Here’s the key observation: if $S$ is good, and $S’ \subset S$ is good, then $S \setminus S’$ is also good. So instead of finding a partition of $U$ into disjoint subsets, let’s find a sequence of good subsets $S_1, S_2, \dots, S_k$ such that $S_1 \subset S_2 \subset \dots \subset S_k \subset U$. Now just take set differences between adjacent subsets in the sequence and we have our partition of disjoint good subsets!

It’s more clear how to optimize finding a maximum length sequence $S_1 \subset S_2 \subset \dots \subset S_k \subset U$. Let’s take a shift in perspective! Let’s treat all the good subsets as nodes in a graph, and draw an edge from $S$ to $T$ if $S \subset T$. We want to find a maximum length path from $\emptyset$ to $U$. However, this graph still could have up to $\mathcal O(3^n)$ edges. Instead, let’s also add in the non-good subsets as nodes so that now every subset of $U$ is a node and there are $2^n$ nodes. And instead of adding edges for all subset relations, just add an edge from a subset to every other subset with exactly one new bit turned on (i.e. we draw an edge from $S$ to $T$ if $S \subset T$ and $|T \setminus S| = 1$). This way, all subset relations are represented indirectly as nodes being reachable in this graph. Each node only has at most $n$ outgoing edges for each of its bits, so there are $\mathcal O(n \cdot 2^n)$ edges in this graph. And we can find the path with the maximum number of good nodes on it with DP, since it’s a directed acyclic graph. So we’ve successfully solved the problem in just $\mathcal O(n \cdot 2^n)$!

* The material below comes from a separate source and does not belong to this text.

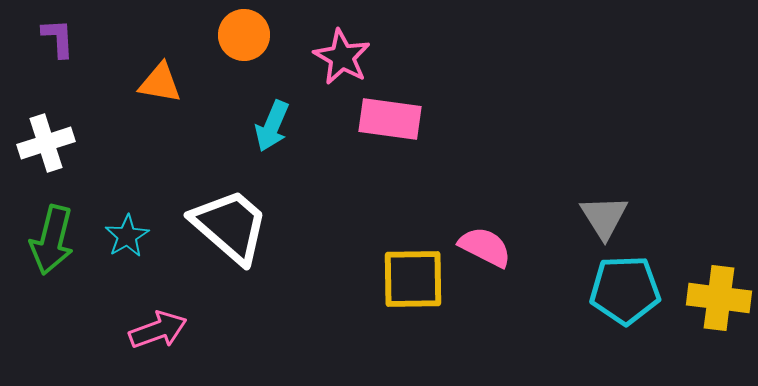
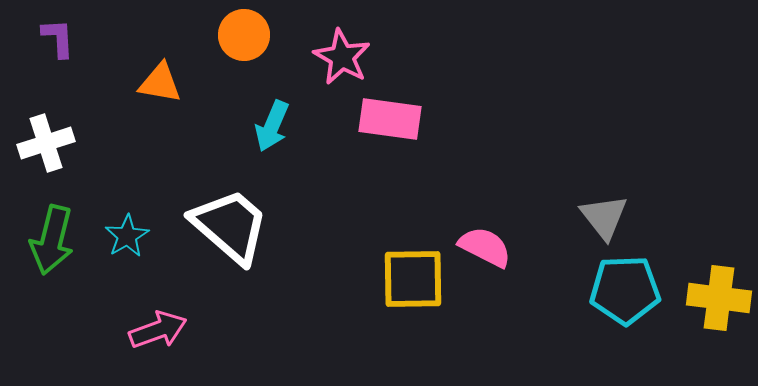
gray triangle: rotated 6 degrees counterclockwise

This blog post could go on forever because there are an infinite number of problems that benefit from shifting perspectives. In fact, sometimes problemsetters even start with a clear perspective, but then intentionally present you with a different perspective to hide the solution (e.g. the trick of this AtCoder problem is to flip A and B in the odd positions, which makes the operations much clearer). These perspective shifts aren’t meant to be black magic; I’m a huge proponent of visuals, and I typically find intuition just by drawing stuff. For example, if I’m doing a problem about arrays and intervals, you might see this on my paper:

Image 3

I can’t believe I’m providing such high quality diagrams for free 🙄

Thanks for reading. If you have any other cool problems, feel free to share!